TASK BRIEF | Reproduce every entry below precisely; do not include the pictures.

DATA EXTRACT |
※ ※ ※

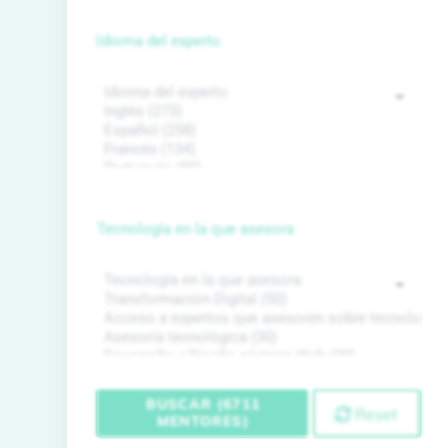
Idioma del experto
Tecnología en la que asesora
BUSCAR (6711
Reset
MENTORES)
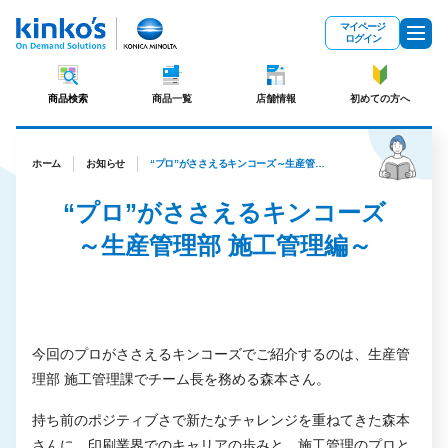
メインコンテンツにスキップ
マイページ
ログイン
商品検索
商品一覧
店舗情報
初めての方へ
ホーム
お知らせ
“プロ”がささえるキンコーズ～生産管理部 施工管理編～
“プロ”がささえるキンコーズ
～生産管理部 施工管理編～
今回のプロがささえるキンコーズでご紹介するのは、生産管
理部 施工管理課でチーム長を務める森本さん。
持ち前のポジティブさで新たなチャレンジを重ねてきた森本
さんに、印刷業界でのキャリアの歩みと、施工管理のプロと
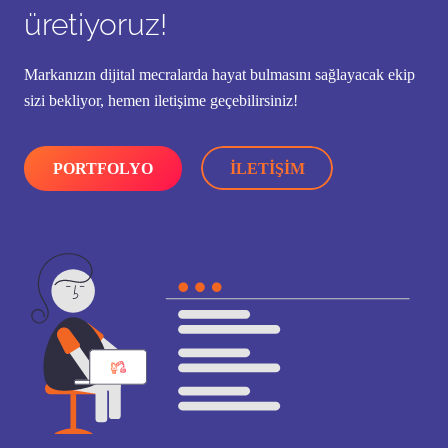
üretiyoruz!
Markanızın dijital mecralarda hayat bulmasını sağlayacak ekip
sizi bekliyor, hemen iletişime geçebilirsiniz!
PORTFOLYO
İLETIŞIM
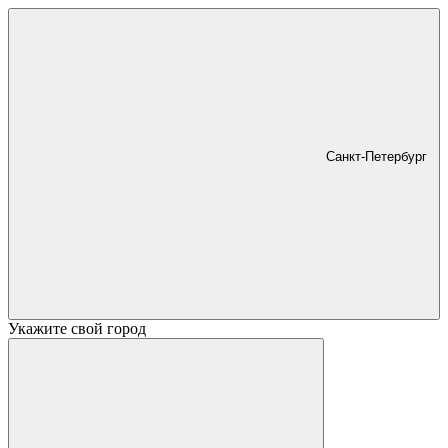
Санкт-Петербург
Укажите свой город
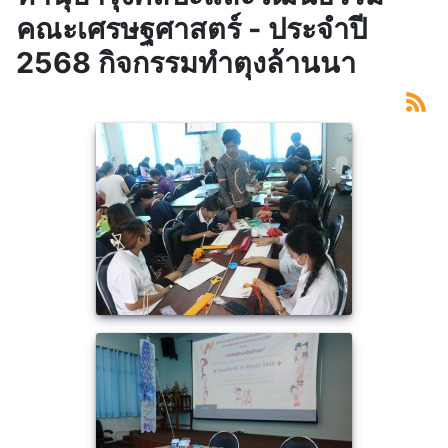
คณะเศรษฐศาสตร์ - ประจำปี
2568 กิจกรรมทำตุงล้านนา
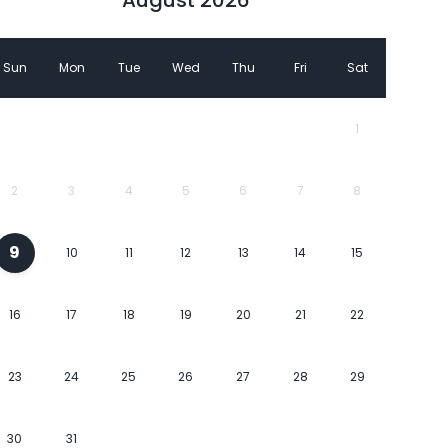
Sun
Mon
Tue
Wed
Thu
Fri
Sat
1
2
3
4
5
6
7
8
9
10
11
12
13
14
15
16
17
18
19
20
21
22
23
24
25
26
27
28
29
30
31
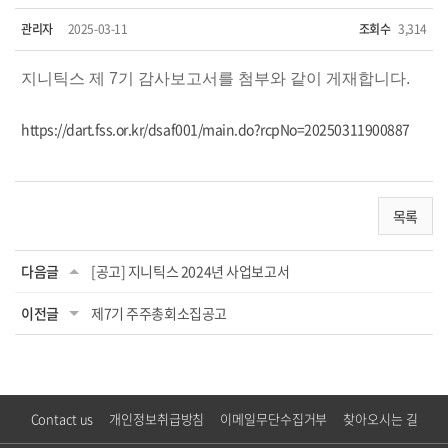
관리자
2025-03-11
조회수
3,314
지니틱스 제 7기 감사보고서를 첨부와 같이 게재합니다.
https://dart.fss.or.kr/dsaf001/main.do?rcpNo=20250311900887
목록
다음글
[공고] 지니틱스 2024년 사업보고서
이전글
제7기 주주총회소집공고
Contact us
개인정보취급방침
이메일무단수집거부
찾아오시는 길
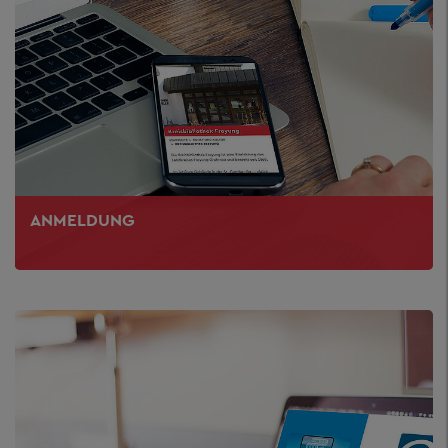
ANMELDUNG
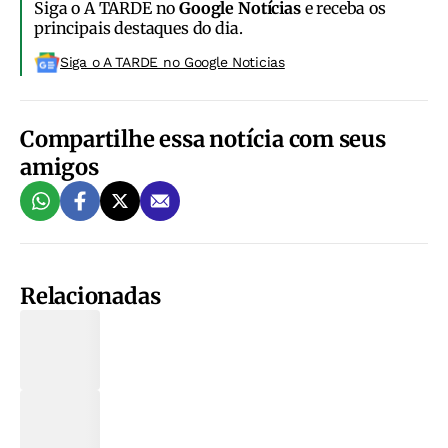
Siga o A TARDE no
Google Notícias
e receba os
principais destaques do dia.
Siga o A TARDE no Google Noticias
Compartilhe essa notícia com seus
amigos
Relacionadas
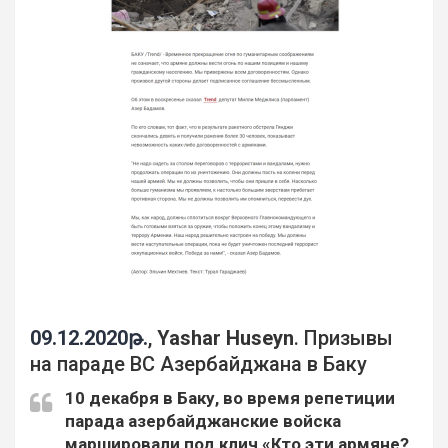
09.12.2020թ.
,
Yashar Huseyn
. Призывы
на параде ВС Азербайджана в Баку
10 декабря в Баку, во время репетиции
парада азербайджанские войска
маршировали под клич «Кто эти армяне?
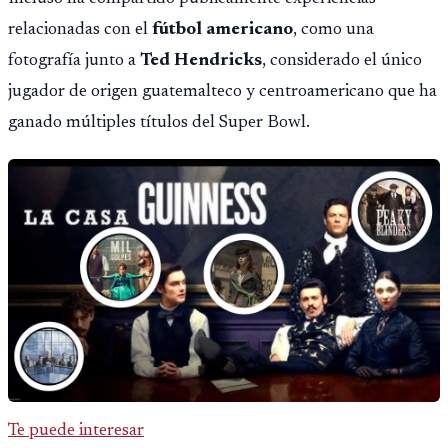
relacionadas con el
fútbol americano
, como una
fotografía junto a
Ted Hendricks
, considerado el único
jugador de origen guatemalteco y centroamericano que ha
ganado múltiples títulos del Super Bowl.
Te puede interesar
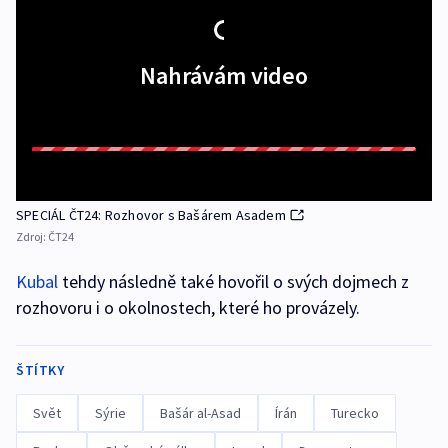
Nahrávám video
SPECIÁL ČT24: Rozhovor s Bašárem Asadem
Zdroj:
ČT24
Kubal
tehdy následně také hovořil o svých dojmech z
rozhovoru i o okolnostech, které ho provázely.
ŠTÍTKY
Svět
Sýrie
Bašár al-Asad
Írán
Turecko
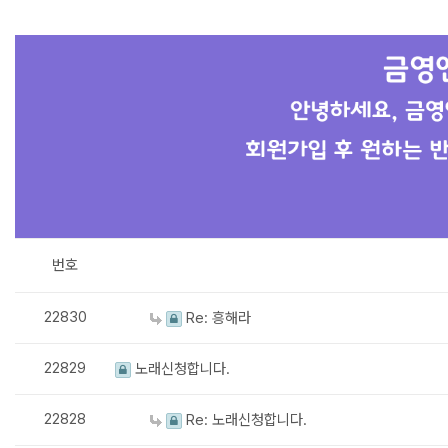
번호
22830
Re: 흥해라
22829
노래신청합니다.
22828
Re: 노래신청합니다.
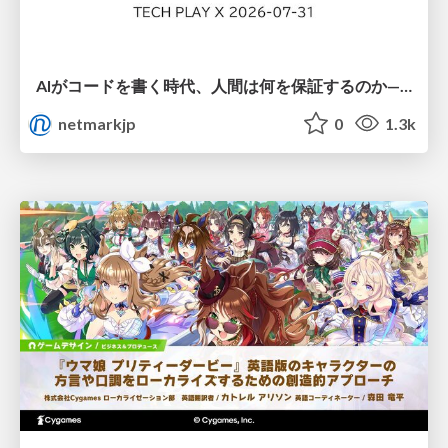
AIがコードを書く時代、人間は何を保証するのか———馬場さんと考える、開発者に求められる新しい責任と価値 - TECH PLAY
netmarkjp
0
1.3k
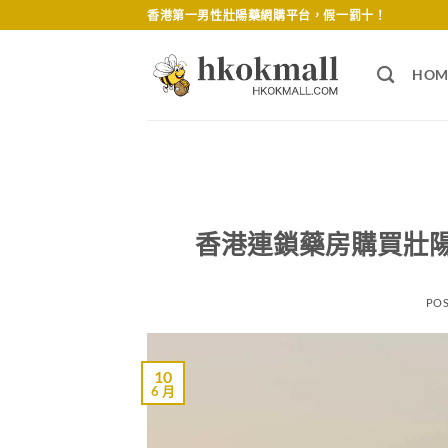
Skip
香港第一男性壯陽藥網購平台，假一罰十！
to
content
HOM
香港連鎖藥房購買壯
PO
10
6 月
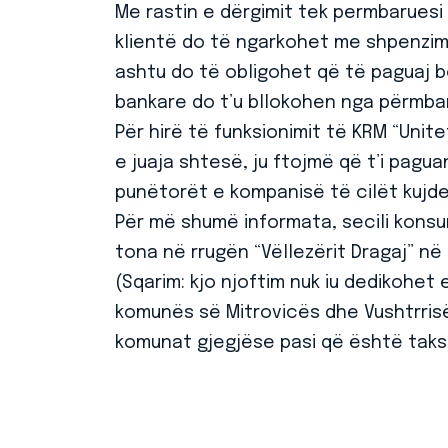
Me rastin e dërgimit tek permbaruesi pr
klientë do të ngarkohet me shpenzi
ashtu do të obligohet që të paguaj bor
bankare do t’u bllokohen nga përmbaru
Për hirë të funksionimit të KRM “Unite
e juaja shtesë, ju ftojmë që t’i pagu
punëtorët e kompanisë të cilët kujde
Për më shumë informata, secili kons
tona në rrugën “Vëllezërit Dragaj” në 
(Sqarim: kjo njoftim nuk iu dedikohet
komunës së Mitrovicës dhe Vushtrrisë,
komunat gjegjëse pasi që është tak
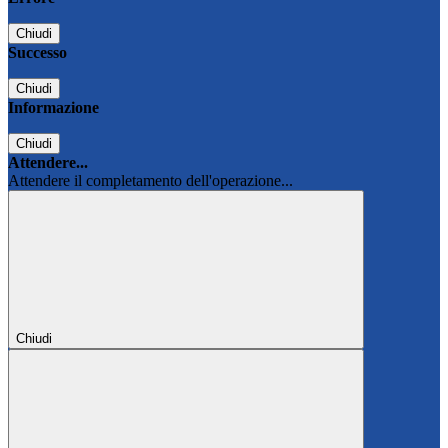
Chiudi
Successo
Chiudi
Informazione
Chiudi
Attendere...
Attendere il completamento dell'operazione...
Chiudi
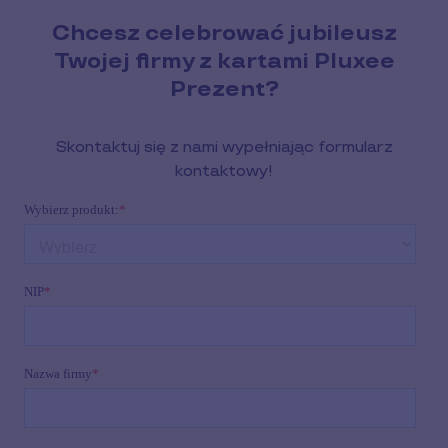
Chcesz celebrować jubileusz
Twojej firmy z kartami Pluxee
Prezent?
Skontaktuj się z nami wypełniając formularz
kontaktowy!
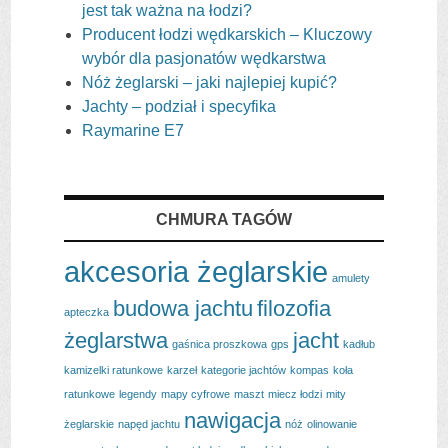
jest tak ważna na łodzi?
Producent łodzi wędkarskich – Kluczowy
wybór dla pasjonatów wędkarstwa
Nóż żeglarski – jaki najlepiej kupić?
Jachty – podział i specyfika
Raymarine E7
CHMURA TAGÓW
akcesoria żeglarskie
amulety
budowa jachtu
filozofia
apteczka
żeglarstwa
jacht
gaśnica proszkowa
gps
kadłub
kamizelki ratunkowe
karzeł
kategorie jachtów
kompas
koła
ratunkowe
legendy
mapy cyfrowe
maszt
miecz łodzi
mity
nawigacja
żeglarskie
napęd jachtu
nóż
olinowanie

※ ※ ※

ANSWER TO THIS PROBLEM |
Idioma del experto
Tecnología en la que asesora
BUSCAR (6711
Reset
MENTORES)
メインコンテンツにスキップ
マイページ
ログイン
商品検索
商品一覧
店舗情報
初めての方へ
ホーム
お知らせ
“プロ”がささえるキンコーズ～生産管理部 施工管理編～
“プロ”がささえるキンコーズ
～生産管理部 施工管理編～
今回のプロがささえるキンコーズでご紹介するのは、生産管
理部 施工管理課でチーム長を務める森本さん。
持ち前のポジティブさで新たなチャレンジを重ねてきた森本
さんに、印刷業界でのキャリアの歩みと、施工管理のプロと
üretiyoruz!
Markanızın dijital mecralarda hayat bulmasını sağlayacak ekip
sizi bekliyor, hemen iletişime geçebilirsiniz!
PORTFOLYO
İLETIŞIM
Санкт-Петербург
Укажите свой город
คณะเศรษฐศาสตร์ - ประจำปี
2568 กิจกรรมทำตุงล้านนา
Sun
Mon
Tue
Wed
Thu
Fri
Sat
1
2
3
4
5
6
7
8
9
10
11
12
13
14
15
16
17
18
19
20
21
22
23
24
25
26
27
28
29
30
31
관리자
2025-03-11
조회수
3,314
지니틱스 제 7기 감사보고서를 첨부와 같이 게재합니다.
https://dart.fss.or.kr/dsaf001/main.do?rcpNo=20250311900887
목록
다음글
[공고] 지니틱스 2024년 사업보고서
이전글
제7기 주주총회소집공고
Contact us
개인정보취급방침
이메일무단수집거부
찾아오시는 길
ANMELDUNG
Siga o A TARDE no
Google Notícias
e receba os
principais destaques do dia.
Siga o A TARDE no Google Noticias
Compartilhe essa notícia com seus
amigos
Relacionadas
09.12.2020թ.
,
Yashar Huseyn
. Призывы
на параде ВС Азербайджана в Баку
10 декабря в Баку, во время репетиции
парада азербайджанские войска
маршировали под клич «Кто эти армяне?
relacionadas con el
fútbol americano
, como una
fotografía junto a
Ted Hendricks
, considerado el único
jugador de origen guatemalteco y centroamericano que ha
ganado múltiples títulos del Super Bowl.
Te puede interesar
Nahrávám video
SPECIÁL ČT24: Rozhovor s Bašárem Asadem
Zdroj:
ČT24
Kubal
tehdy následně také hovořil o svých dojmech z
rozhovoru i o okolnostech, které ho provázely.
ŠTÍTKY
Svět
Sýrie
Bašár al-Asad
Írán
Turecko
번호
22830
Re: 흥해라
22829
노래신청합니다.
22828
Re: 노래신청합니다.
AIがコードを書く時代、人間は何を保証するのか———馬場さんと考える、開発者に求められる新しい責任と価値 - TECH PLAY
netmarkjp
0
1.3k
Skip
香港第一男性壯陽藥網購平台，假一罰十！
to
content
HOM
香港連鎖藥房購買壯
PO
10
6 月
Me rastin e dërgimit tek permbaruesi pr
klientë do të ngarkohet me shpenzi
ashtu do të obligohet që të paguaj bor
bankare do t’u bllokohen nga përmbaru
Për hirë të funksionimit të KRM “Unite
e juaja shtesë, ju ftojmë që t’i pagu
punëtorët e kompanisë të cilët kujde
Për më shumë informata, secili kons
tona në rrugën “Vëllezërit Dragaj” në 
(Sqarim: kjo njoftim nuk iu dedikohet
komunës së Mitrovicës dhe Vushtrrisë,
komunat gjegjëse pasi që është tak
Chiudi
Successo
Chiudi
Informazione
Chiudi
Attendere...
Attendere il completamento dell'operazione...
Chiudi
Chcesz celebrować jubileusz
Twojej firmy z kartami Pluxee
Prezent?
Skontaktuj się z nami wypełniając formularz
kontaktowy!
jest tak ważna na łodzi?
Producent łodzi wędkarskich – Kluczowy
wybór dla pasjonatów wędkarstwa
Nóż żeglarski – jaki najlepiej kupić?
Jachty – podział i specyfika
Raymarine E7
CHMURA TAGÓW
akcesoria żeglarskie
amulety
budowa jachtu
filozofia
apteczka
żeglarstwa
jacht
gaśnica proszkowa
gps
kadłub
kamizelki ratunkowe
karzeł
kategorie jachtów
kompas
koła
ratunkowe
legendy
mapy cyfrowe
maszt
miecz łodzi
mity
nawigacja
żeglarskie
napęd jachtu
nóż
olinowanie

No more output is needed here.